Mi sobrina Cristina, de ocho años recién cumplidos –de hecho, ayer degustábamos su tarta de cumpleaños mientras charlábamos- me ha contado, con mirada de preocupación, que lo ha descubierto, que los Reyes Magos –y Papá Noel, y el Ratoncito Pérez, añade con los ojos muy abiertos- son los padres. Se lo ha dicho una niña de su clase, ávida de compartir con alguien tan terrible secreto.Todo hubiera quedado en una incrédula sospecha si no fuera porque su héroe –es decir, su hermano mayor, Carlitos, de once años- se lo ha corroborado. Y lo que Carlitos dice, qué queréis que os diga, para ella es palabra de dios.
Cristina tenía ayer una mirada distinta, como si adivinase que algo muy importante ha pasado en su vida sin estar del todo segura de qué ha sido. Me comenta angustiada que sus padres se han debido gastar un montón de dinero en la Nintendo DS, que si lo llega a saber hubiera pedido otra cosa…
Y es que la pobre no lo sabe aún, pero acaba de despedirse de un montón de magia infantil. Acaba de hacerse de golpe bastante mayor. Porque si los Reyes son los padres, entonces hay un montón de cosas que puede que no sean verdad.
Asistir a un episodio así en la vida de una niña es triste y a la vez emocionante, porque sé que Cristina siempre va a ser una persona maravillosa y estoy expectante por observar de primera mano y de su mano los cambios de su vida. Mi hermana –su madre- estaba ayer indignadísima con la compañera de clase que le ha arrebatado el sueño a su hija pero, en fin, siempre hay algo o alguien que acaba pinchando el globo, qué se le va a hacer.
En su vida le quedan aún un buen montón de decepciones por vivir y de adioses por dar, aunque también le esperan lámparas de los deseos y muchísimos abrazos. Qué mágica es la vida, ojalá nunca se le olvide que todo es posible, que hasta puede que una fría mañana de principios de enero se tope con un rey negro, ojalá que conserve siempre la mirada que tiene ahora aunque la tiñan un poco las experiencias, que siempre sea mi niña, una niña de carne y hueso y alma, no como otras niñas de las que hablan ciertos políticos y que no existen ni –afortunadamente- existirán nunca.

Comentario:
sí. hay cosas que una no puede parar, como el tiempo. ahi esta la dificultad de ser madre o padre, de criar en definitiva. la crianza es algo invisible y, a veces, solitario. somos pocas las personas que tenemos la suerte de compartir la crianza y todavía hay gente, que en su inexperiencia, no asume los cambios que supone criar. ¡cuando sean madres entenderán todo!
Comentario:
Irremediablemente, esa magia se pierde. Se descubre la realidad.Ahora es el momento de empezar a aprender a digerir las crudas realidades.

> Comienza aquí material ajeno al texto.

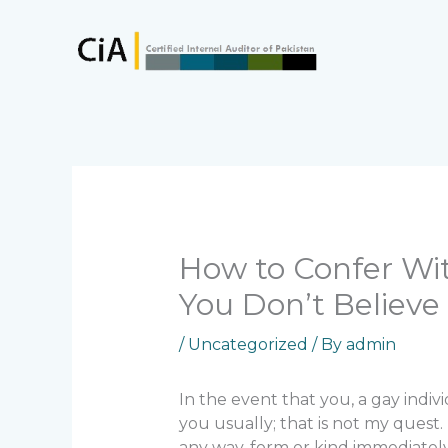
Skip
to
content
How to Confer Wi
You Don’t Believe 
/
Uncategorized
/ By
admin
In the event that you, a gay indiv
you usually; that is not my quest.
any way, form or kind immediatel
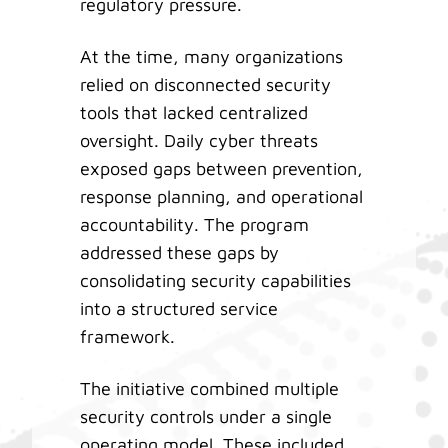
regulatory pressure.
At the time, many organizations
relied on disconnected security
tools that lacked centralized
oversight. Daily cyber threats
exposed gaps between prevention,
response planning, and operational
accountability. The program
addressed these gaps by
consolidating security capabilities
into a structured service
framework.
The initiative combined multiple
security controls under a single
operating model. These included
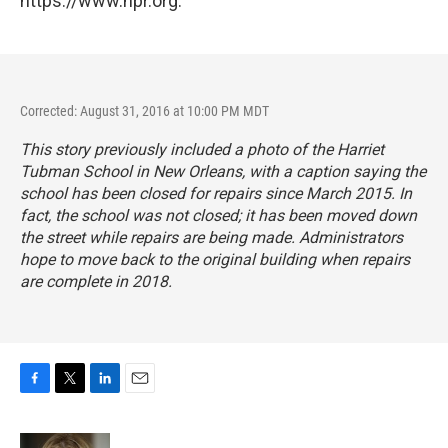
https://www.npr.org.
Corrected: August 31, 2016 at 10:00 PM MDT
This story previously included a photo of the Harriet
Tubman School in New Orleans, with a caption saying the
school has been closed for repairs since March 2015. In
fact, the school was not closed; it has been moved down
the street while repairs are being made. Administrators
hope to move back to the original building when repairs
are complete in 2018.
F
T
L
E
a
w
i
m
c
i
n
a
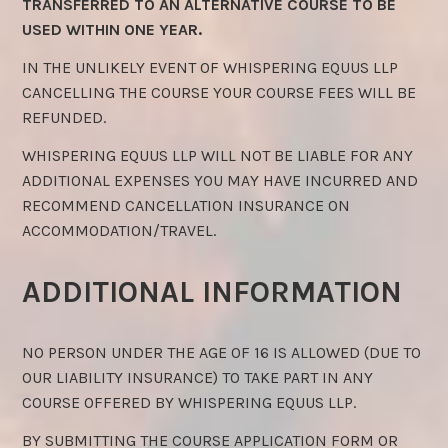
TRANSFERRED TO AN ALTERNATIVE COURSE TO BE
USED WITHIN ONE YEAR.
IN THE UNLIKELY EVENT OF WHISPERING EQUUS LLP
CANCELLING THE COURSE YOUR COURSE FEES WILL BE
REFUNDED.
WHISPERING EQUUS LLP WILL NOT BE LIABLE FOR ANY
ADDITIONAL EXPENSES YOU MAY HAVE INCURRED AND
RECOMMEND CANCELLATION INSURANCE ON
ACCOMMODATION/TRAVEL.
ADDITIONAL INFORMATION
NO PERSON UNDER THE AGE OF 16 IS ALLOWED (DUE TO
OUR LIABILITY INSURANCE) TO TAKE PART IN ANY
COURSE OFFERED BY WHISPERING EQUUS LLP.
BY SUBMITTING THE COURSE APPLICATION FORM OR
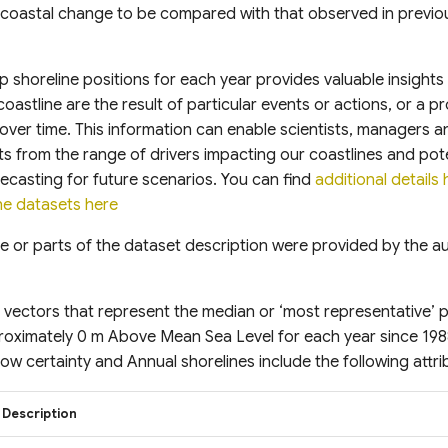
 coastal change to be compared with that observed in previo
ap shoreline positions for each year provides valuable insights
oastline are the result of particular events or actions, or a 
ver time. This information can enable scientists, managers a
s from the range of drivers impacting our coastlines and poten
ecasting for future scenarios. You can find
additional details 
e datasets here
e or parts of the dataset description were provided by the aut
 vectors that represent the median or ‘most representative’ p
proximately 0 m Above Mean Sea Level for each year since 19
low certainty and Annual shorelines include the following attrib
Description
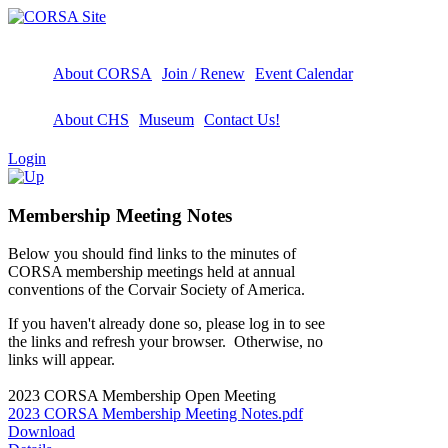
About CORSA
Join / Renew
Event Calendar
About CHS
Museum
Contact Us!
Login
Membership Meeting Notes
Below you should find links to the minutes of
CORSA membership meetings held at annual
conventions of the Corvair Society of America.
If you haven't already done so, please log in to see
the links and refresh your browser. Otherwise, no
links will appear.
2023 CORSA Membership Open Meeting
2023 CORSA Membership Meeting Notes.pdf
Download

Para muchos niñas/os, el descubrimiento de "Los Reyes", si no hay un buen trabajo de los padres detrás, es bastante traumático. Bueno, todo depende de cómo sea el niña/o.
Comentario:
Hubiera sido mejor que se enterase más tarde, pero bueno tarde o temprano tendría que pasar.

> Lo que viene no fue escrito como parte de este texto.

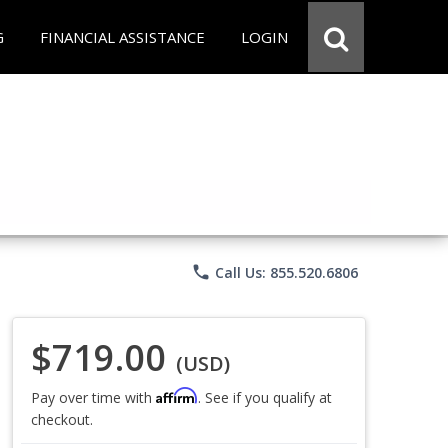
G
FINANCIAL ASSISTANCE
LOGIN
phone
Call Us: 855.520.6806
$719.00
(USD)
Affirm
Pay over time with
. See if you qualify at
checkout.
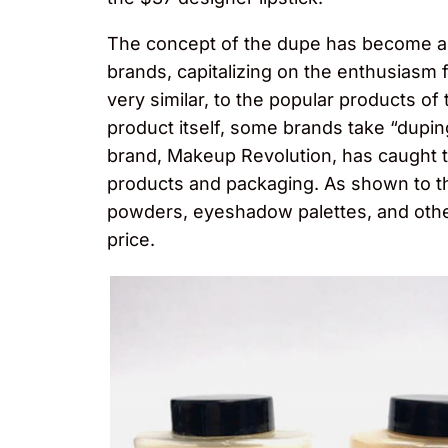
The concept of the dupe has become a m
brands, capitalizing on the enthusiasm fo
very similar, to the popular products o
product itself, some brands take “dupin
brand, Makeup Revolution, has caught 
products and packaging. As shown to the
powders, eyeshadow palettes, and other
price.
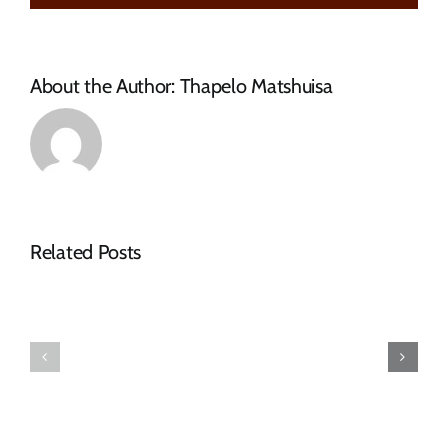
TREATMENT
WORKS
About the Author:
Thapelo Matshuisa
Related Posts
Tender
Notice
Adverts
–
–
Tender
March
Advert
2026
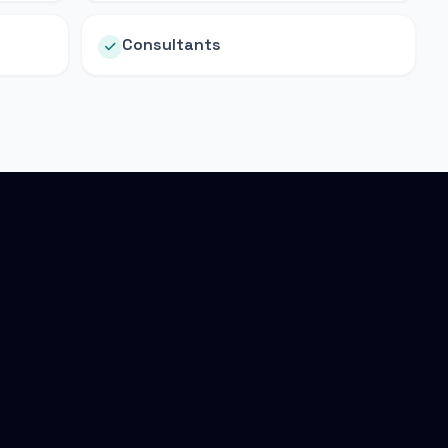
Consultants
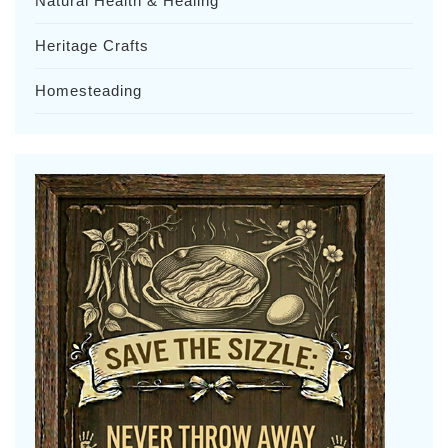
Natural Health & Healing
Heritage Crafts
Homesteading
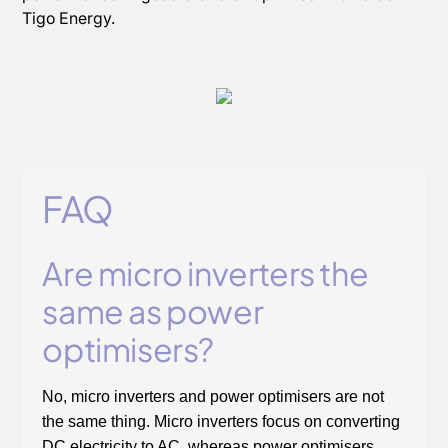
Tigo Energy.
FAQ
Are micro inverters the
same as power
optimisers?
No, micro inverters and power optimisers are not
the same thing. Micro inverters focus on converting
DC electricity to AC, whereas power optimisers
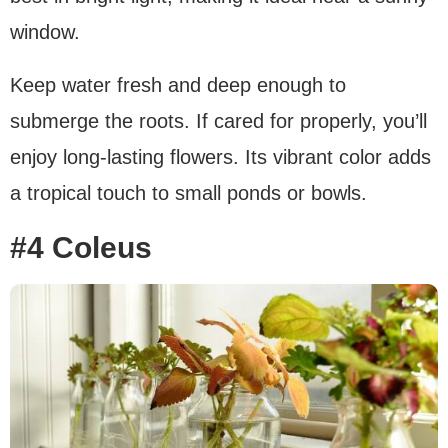
window.
Keep water fresh and deep enough to
submerge the roots. If cared for properly, you’ll
enjoy long-lasting flowers. Its vibrant color adds
a tropical touch to small ponds or bowls.
#4 Coleus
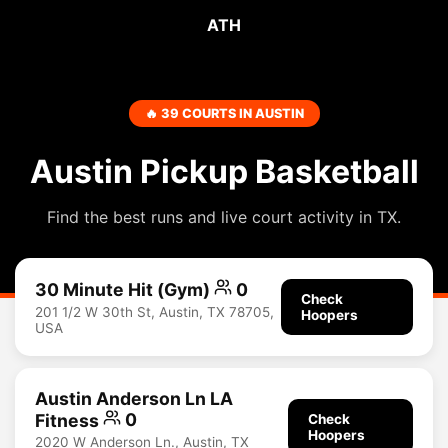
ATH
🔥 39 COURTS IN AUSTIN
Austin Pickup Basketball
Find the best runs and live court activity in TX.
30 Minute Hit (Gym)
0
Check
201 1/2 W 30th St, Austin, TX 78705,
Hoopers
USA
Austin Anderson Ln LA
Fitness
0
Check
Hoopers
2020 W Anderson Ln., Austin, TX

Mi madre también se enfado bastante cuando yo me enteré pero hay que tener en cuenta que me enteré con toda mi clase de segundo de EGB en un arranque de la profesora de religión.

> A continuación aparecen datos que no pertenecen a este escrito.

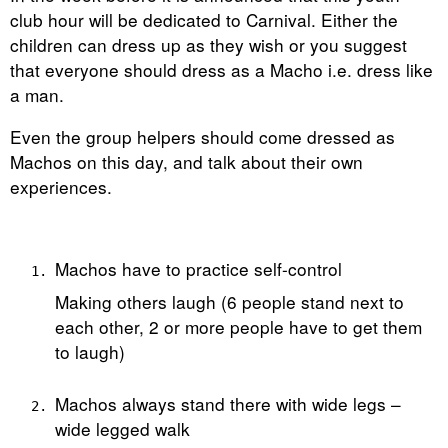
club hour will be dedicated to Carnival. Either the
children can dress up as they wish or you suggest
that everyone should dress as a Macho i.e. dress like
a man.
Even the group helpers should come dressed as
Machos on this day, and talk about their own
experiences.
Machos have to practice self-control
Making others laugh (6 people stand next to
each other, 2 or more people have to get them
to laugh)
Machos always stand there with wide legs –
wide legged walk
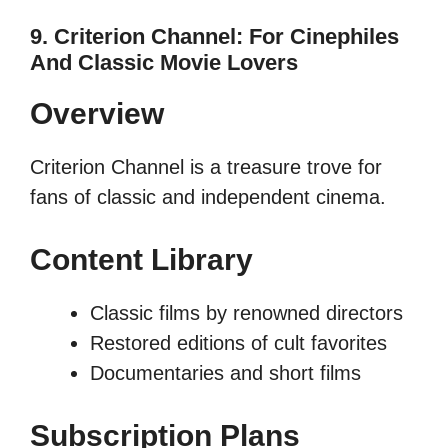
9. Criterion Channel: For Cinephiles
And Classic Movie Lovers
Overview
Criterion Channel is a treasure trove for
fans of classic and independent cinema.
Content Library
Classic films by renowned directors
Restored editions of cult favorites
Documentaries and short films
Subscription Plans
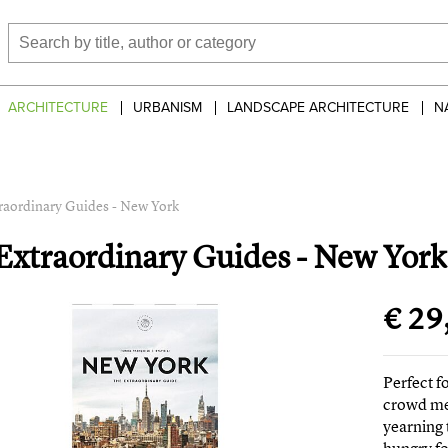
ARCHITECTURE
URBANISM
LANDSCAPE ARCHITECTURE
N
raordinary Guides - New York
Extraordinary Guides - New York
€ 29
Perfect 
crowd mee
yearning 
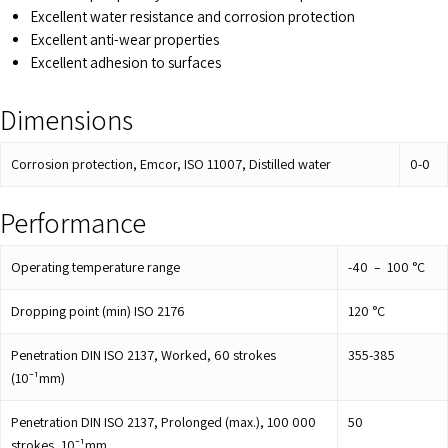
Excellent water resistance and corrosion protection
Excellent anti-wear properties
Excellent adhesion to surfaces
Dimensions
Corrosion protection, Emcor, ISO 11007, Distilled water
0-0
Performance
Operating temperature range
-40 – 100
°C
Dropping point (min) ISO 2176
120
°C
Penetration DIN ISO 2137, Worked, 60 strokes
355-385
(10⁻¹mm)
Penetration DIN ISO 2137, Prolonged (max.), 100 000
50
strokes, 10⁻¹mm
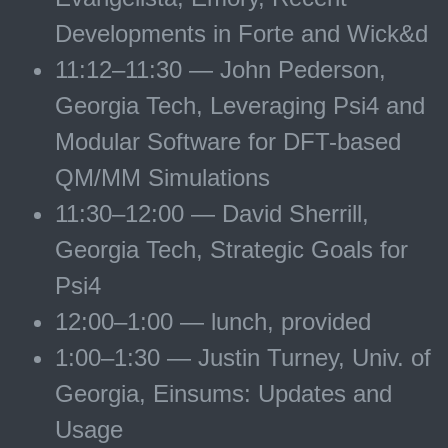
Developments in Forte and Wick&d
11:12–11:30 — John Pederson,
Georgia Tech, Leveraging Psi4 and
Modular Software for DFT-based
QM/MM Simulations
11:30–12:00 — David Sherrill,
Georgia Tech, Strategic Goals for
Psi4
12:00–1:00 — lunch, provided
1:00–1:30 — Justin Turney, Univ. of
Georgia, Einsums: Updates and
Usage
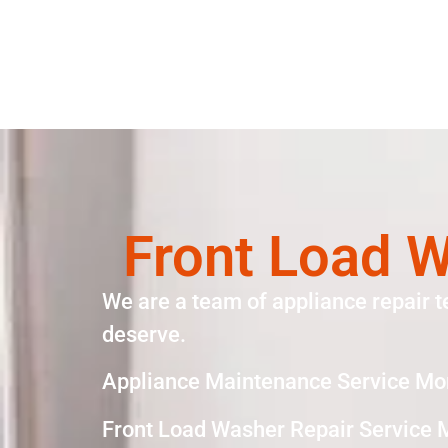
Front Load W
We are a team of appliance repair t
deserve.
Appliance Maintenance Service Mo
Front Load Washer Repair Service 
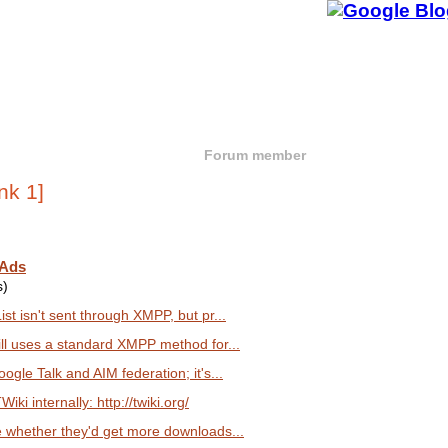
Forum member
 Ads
s)
st isn't sent through XMPP, but pr...
ill uses a standard XMPP method for...
ogle Talk and AIM federation; it's...
iki internally: http://twiki.org/
e whether they'd get more downloads...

Algo así como "tanto reyes tanto reyes.. si no no son de verdad son los padres", imaginate la gracia que la hizo.
Un abrazo para ti y otro para tu sobri :)
Mi madre también se enfado bastante cuando yo me enteré pero hay que tener en cuenta que me enteré con toda mi clase de segundo de EGB en un arranque de la profesora de religión.
Algo así como "tanto reyes tanto reyes.. si no no son de verdad son los padres", imaginate la gracia que la hizo.